Friday, April 13, 2007

IBM’s chip-stacking breakthrough

IBM researchers say they have found a way to extend Moore’s Law – which was just starting to look like it might run out of puff – beyond expected limitations by moving it into the third dimension.

The company has announced a new chip-stacking technology in a manufacturing environment that paves the way for three dimensional chips.

IBM says the new technology will have far reaching implications, particularly for mobile devices, by allowing processors and memory that are smaller, faster, and consume less power.

Called ‘through-silicon vias’ technology, the breakthrough enables the move from horizontal two-dimensional chip layouts to 3-D chip stacking, taking chips and memory devices that traditionally sit side by side on a silicon wafer and stacks them on top of one another.

The result is a compact sandwich of components that reduces the size of the chip package, boosting the speed at which data flows among the functions on the chip.

“This breakthrough is a result of more than a decade of pioneering research at IBM,” IBM Semiconductor Research and Development Centre vice-president Lisa Su said. “This allows us to move 3-D chips from the 'lab to the fab' across a range of applications.”

The new IBM method eliminates the need for long-metal wires that connect today’s 2-D chips together, instead relying on through-silicon vias, which are essentially vertical connections etched through the silicon wafer and filled with metal.

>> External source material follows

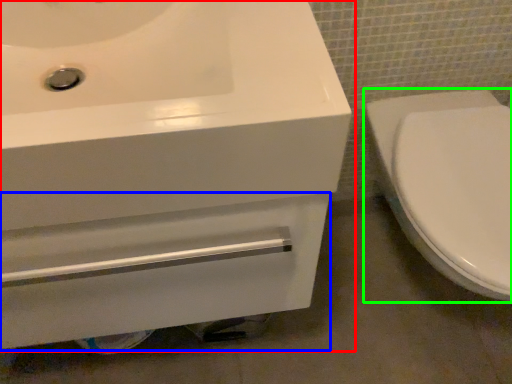 Question: Which is farther away from sink (highlighted by a red box)? drawer (highlighted by a blue box) or toilet (highlighted by a green box)?

Choices:
 (A) drawer
 (B) toilet

Answer: (B)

These vias allow multiple chips to be stacked together, allowing greater amounts of information to be passed between the chips.

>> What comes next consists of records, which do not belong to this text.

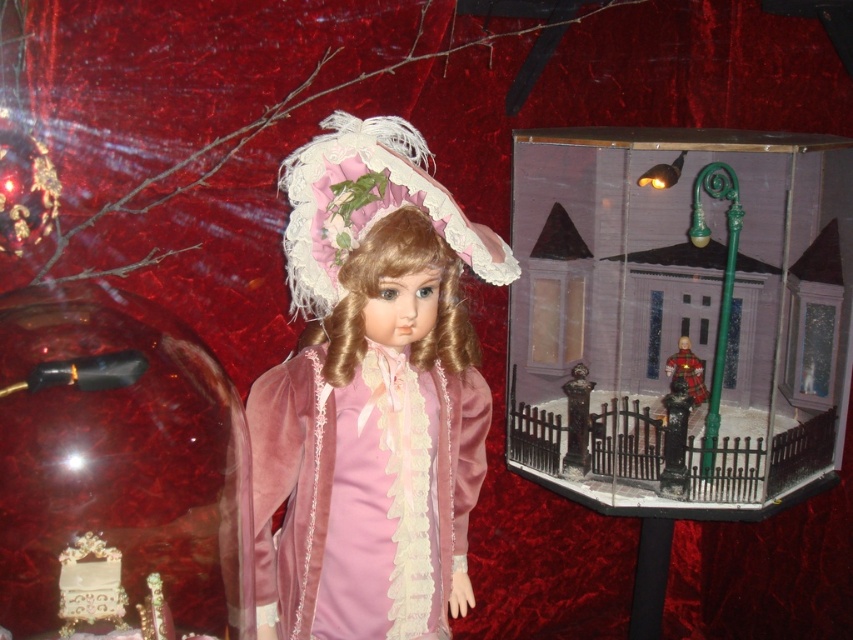 Question: In this image, where is transparent plastic diorama at right located relative to velvet pink doll at center?

Choices:
 (A) below
 (B) above

Answer: (B)

Question: Can you confirm if transparent plastic diorama at right is wider than velvet pink doll at center?

Choices:
 (A) yes
 (B) no

Answer: (A)

Question: Which of the following is the farthest from the observer?

Choices:
 (A) transparent plastic diorama at right
 (B) velvet pink doll at center

Answer: (A)

Question: Which point is farther from the camera taking this photo?

Choices:
 (A) (703, 477)
 (B) (383, 541)

Answer: (A)

Question: Does transparent plastic diorama at right have a larger size compared to velvet pink doll at center?

Choices:
 (A) yes
 (B) no

Answer: (A)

The technique shortens the distance information on a chip needs to travel by 1000 times, and allows for the addition of up to 100 times more channels, or pathways, for that information to flow compared to 2-D chips.

IBM is already running chips using the through-silicon via technology in its manufacturing line and will begin making sample chips using this method available to customers in the second half of 2007, with production in 2008.

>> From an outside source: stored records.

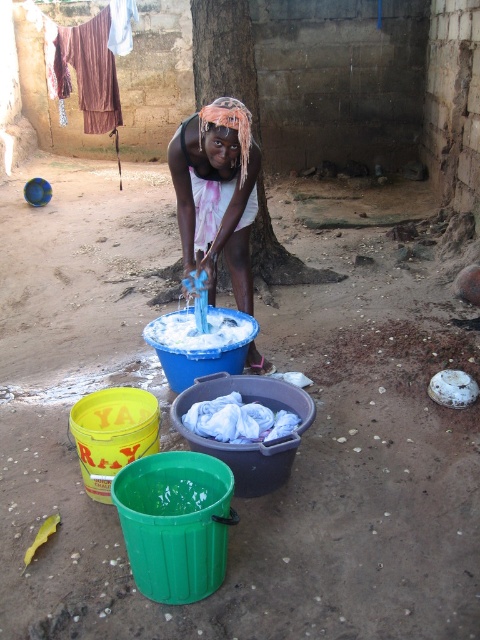 Question: Which point is farther to the camera?

Choices:
 (A) (245, 118)
 (B) (323, 273)

Answer: (B)

Question: Which point is closer to the camera?

Choices:
 (A) (201, 120)
 (B) (259, 269)

Answer: (A)

Question: From the image, what is the correct spatial relationship of white fabric at center in relation to brown rough tree trunk at center?

Choices:
 (A) left
 (B) right

Answer: (B)

Question: Is white fabric at center bigger than brown rough tree trunk at center?

Choices:
 (A) no
 (B) yes

Answer: (B)

Question: Can you confirm if white fabric at center is positioned to the right of brown rough tree trunk at center?

Choices:
 (A) no
 (B) yes

Answer: (B)

Question: Which point is closer to the camera?

Choices:
 (A) (250, 280)
 (B) (217, 35)

Answer: (A)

The first application of this through-silicon via technology will be in wireless communications chips that will go into power amplifiers for wireless LAN and cellular applications. 3-D technology will also be applied to a wide range of chips, including those running now in IBM’s high-performance servers and supercomputers.

In particular, IBM is applying the new through-silicon-via technique in wireless communications chips, Power processors, Blue Gene supercomputer chips, and in high-bandwidth memory applications.

This is the fifth major chip breakthrough in five months from IBM, as it leads the industry in its quest for new materials and architectures to extend Moore’s Law.